------ Provided records ------

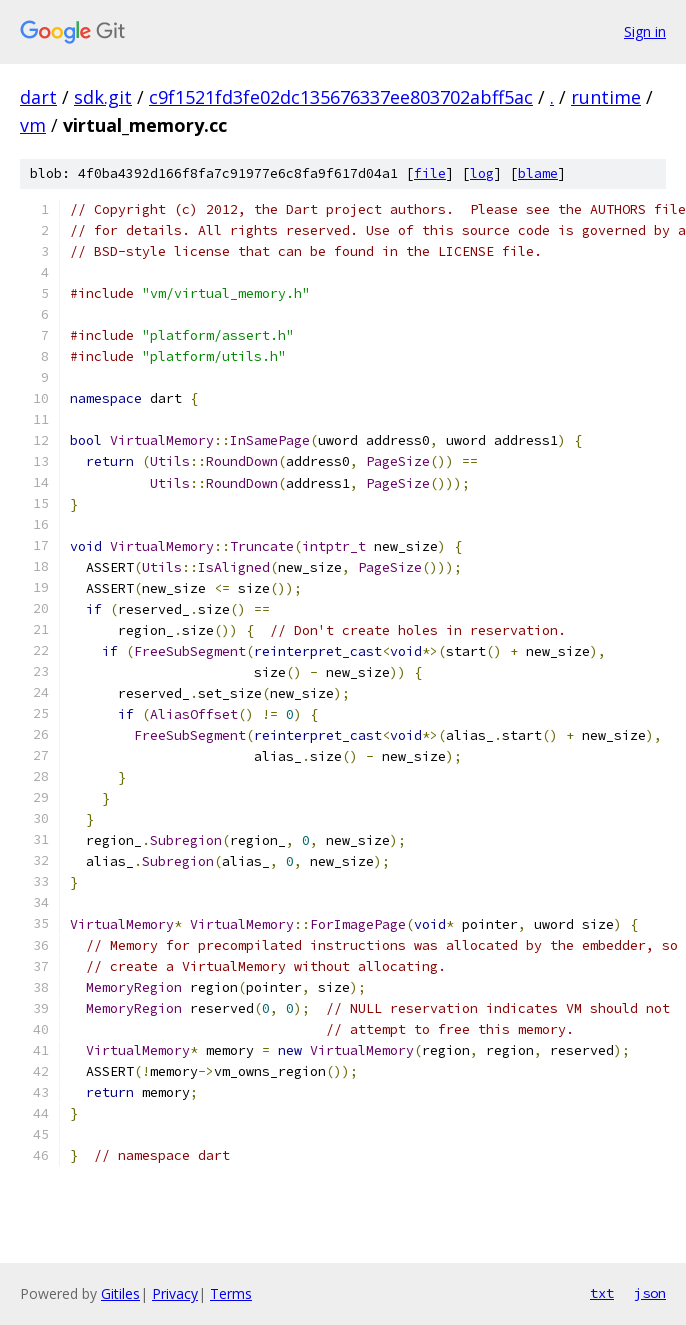 This screenshot has width=686, height=1325. Describe the element at coordinates (482, 173) in the screenshot. I see `log` at that location.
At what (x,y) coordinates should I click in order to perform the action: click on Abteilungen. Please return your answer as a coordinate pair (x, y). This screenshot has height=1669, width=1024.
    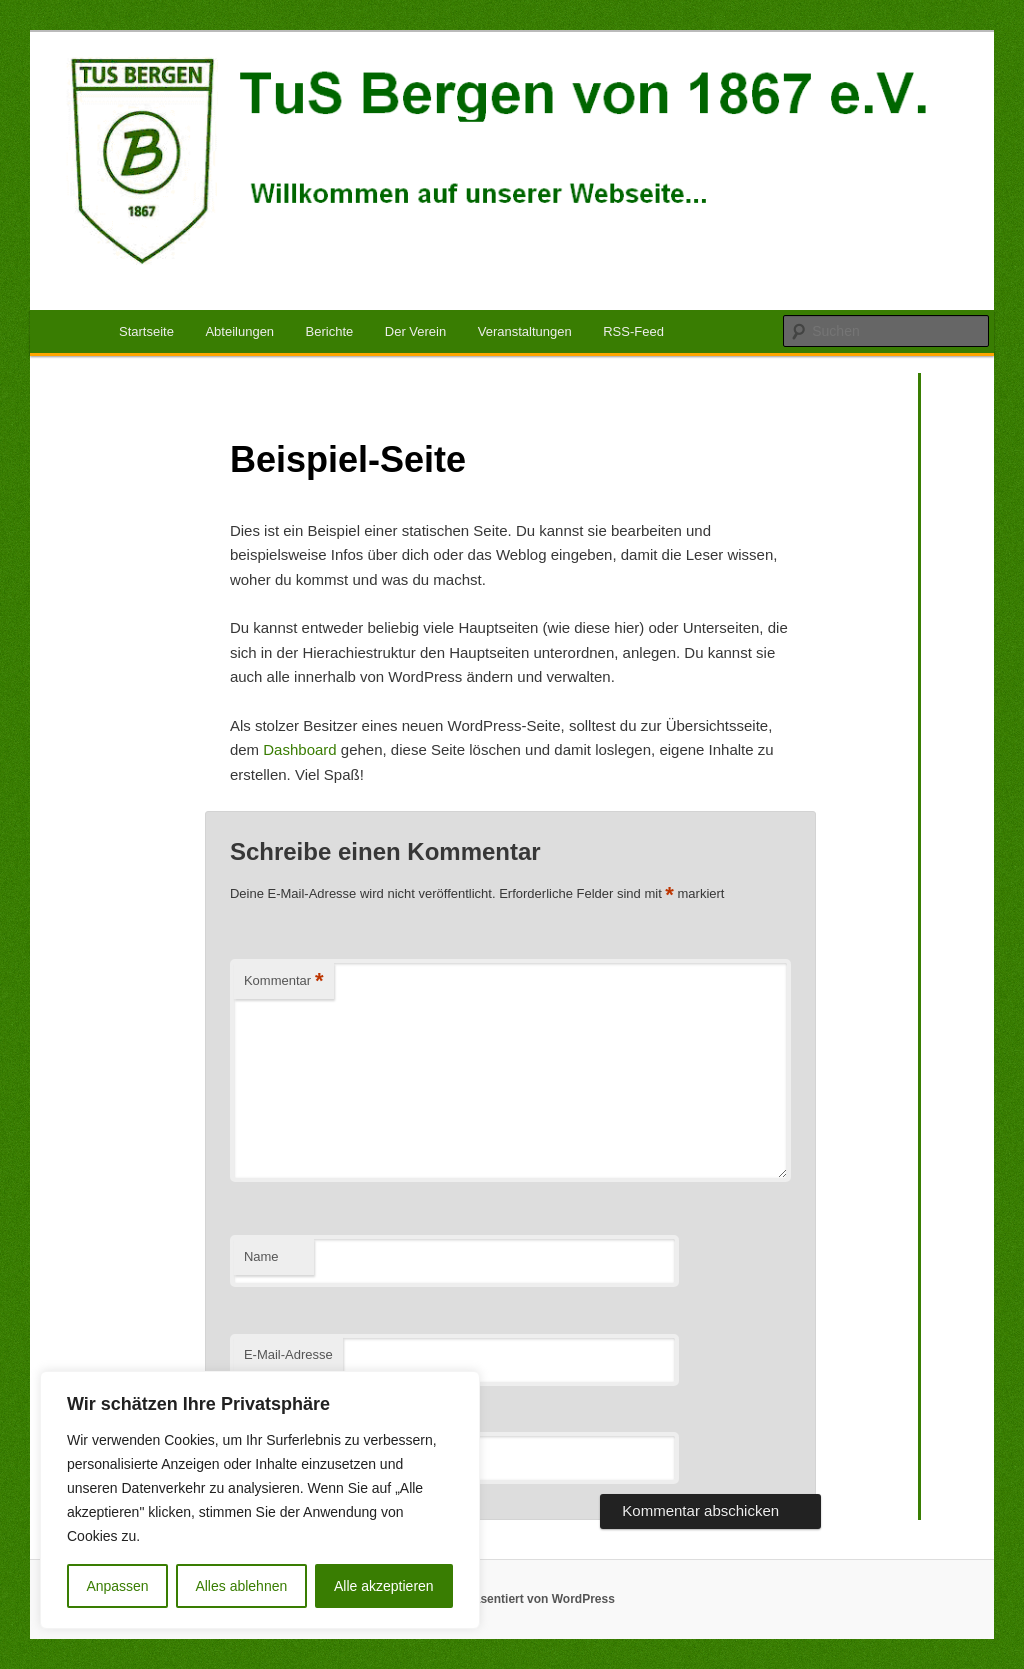
    Looking at the image, I should click on (239, 331).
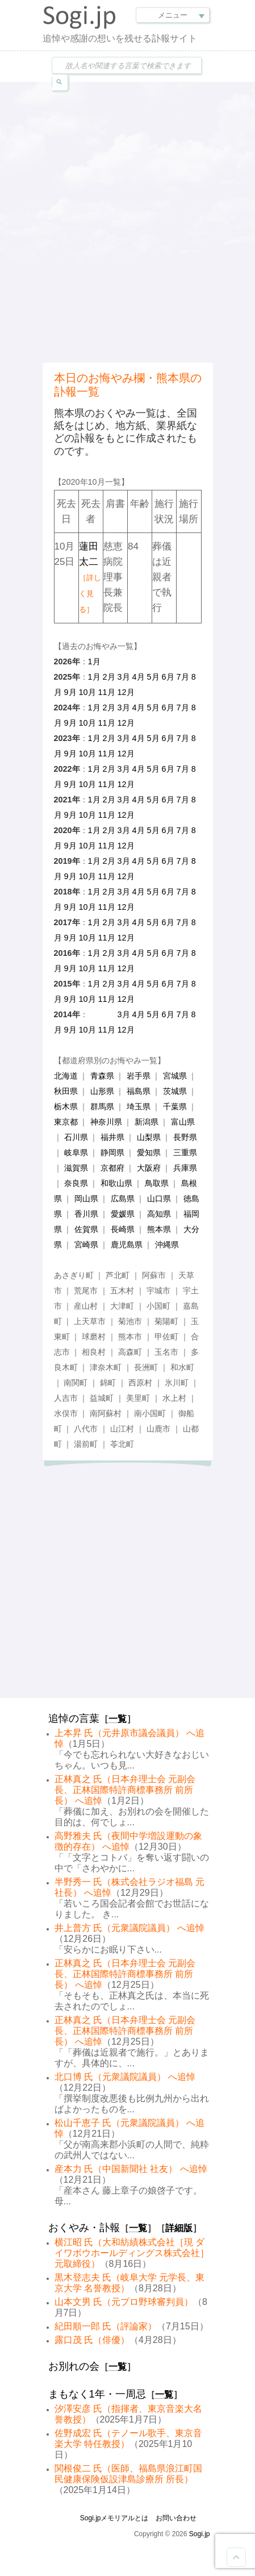  What do you see at coordinates (159, 1229) in the screenshot?
I see `熊本県` at bounding box center [159, 1229].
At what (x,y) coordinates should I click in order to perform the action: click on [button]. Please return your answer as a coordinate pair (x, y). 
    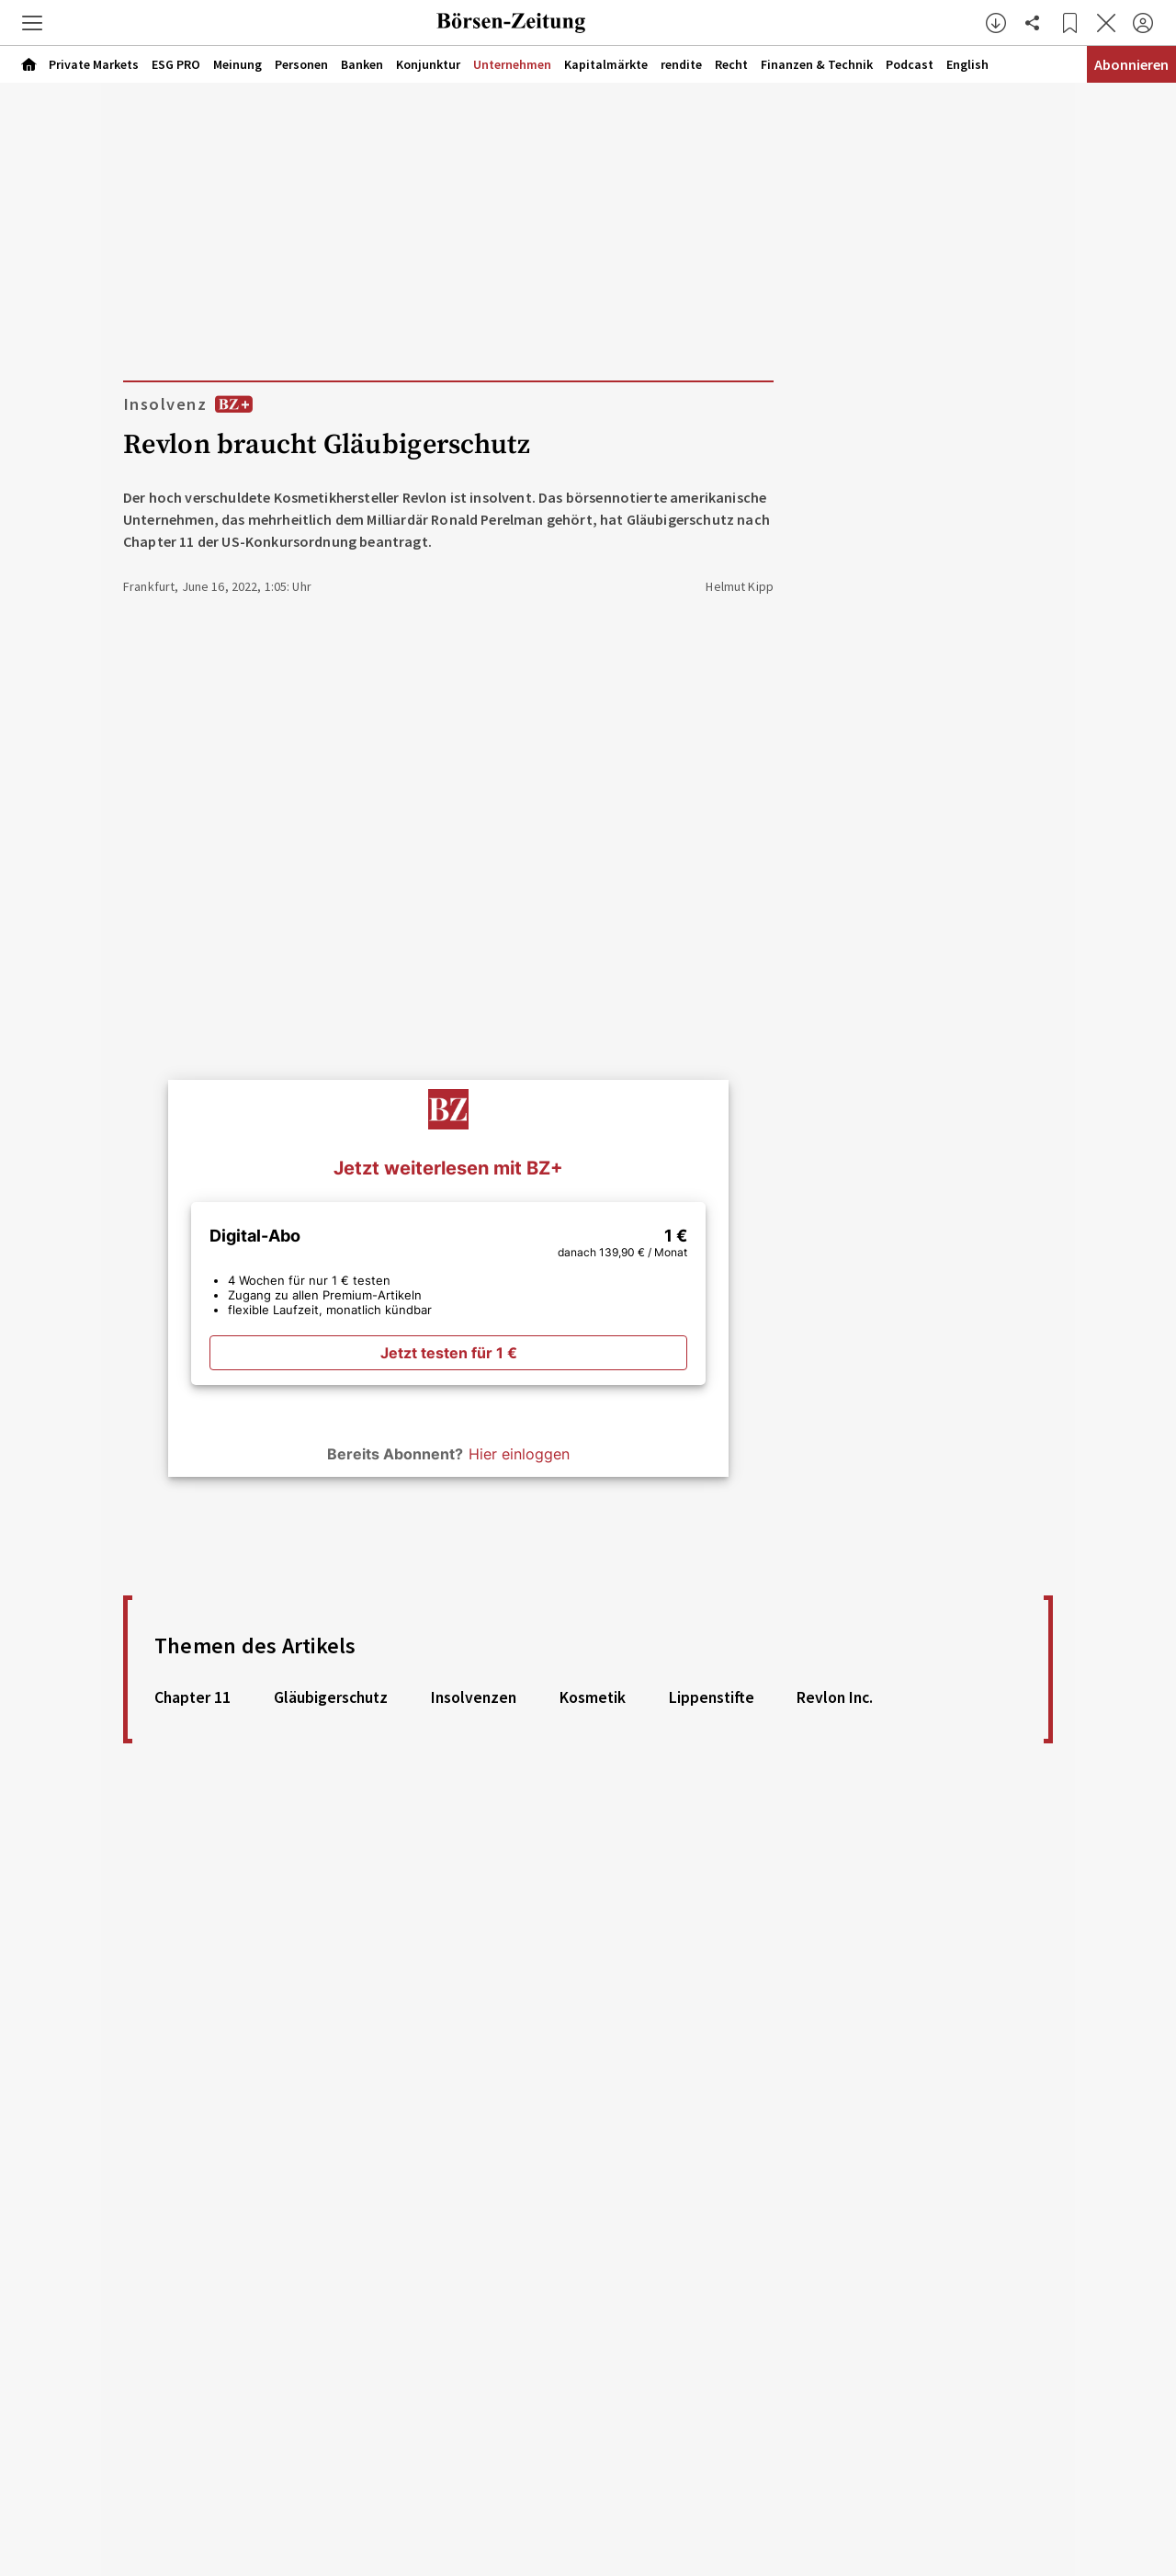
    Looking at the image, I should click on (32, 23).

------

◆ Exercise brief ◆
Extract only the lines from the line containing "click on [button]." through the final line of the records; keep both ends and drop every picture.

◆ Expected answer ◆
At what (x,y) coordinates should I click in order to perform the action: click on [button]. Please return your answer as a coordinate pair (x, y). 
    Looking at the image, I should click on (32, 23).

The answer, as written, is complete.